WORK TASK => What you return must be exactly the lines from the beginning of the material through the line containing "klimatem, sportovišti, dobrými", both included, and no pictures.

MATERIAL SUPPLIED =>
-=-=-=-=-

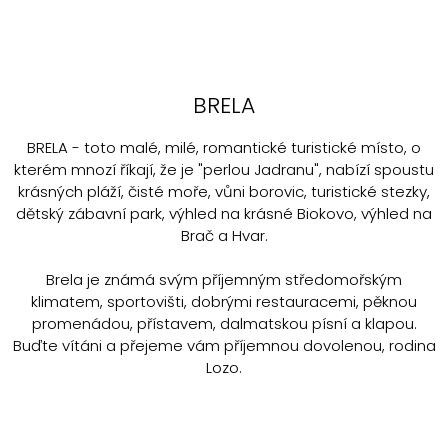
BRELA
BRELA - toto malé, milé, romantické turistické místo, o
kterém mnozí říkají, že je "perlou Jadranu", nabízí spoustu
krásných pláží, čisté moře, vůni borovic, turistické stezky,
dětský zábavní park, výhled na krásné Biokovo, výhled na
Brač a Hvar.
Brela je známá svým příjemným středomořským
klimatem, sportovišti, dobrými restauracemi, pěknou
promenádou, přístavem, dalmatskou písní a klapou.
Buďte vítáni a přejeme vám příjemnou dovolenou, rodina
Lozo.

-=-=-=-=-

RESULT OF THIS TASK =>
BRELA
BRELA - toto malé, milé, romantické turistické místo, o
kterém mnozí říkají, že je "perlou Jadranu", nabízí spoustu
krásných pláží, čisté moře, vůni borovic, turistické stezky,
dětský zábavní park, výhled na krásné Biokovo, výhled na
Brač a Hvar.
Brela je známá svým příjemným středomořským
klimatem, sportovišti, dobrými restauracemi, pěknou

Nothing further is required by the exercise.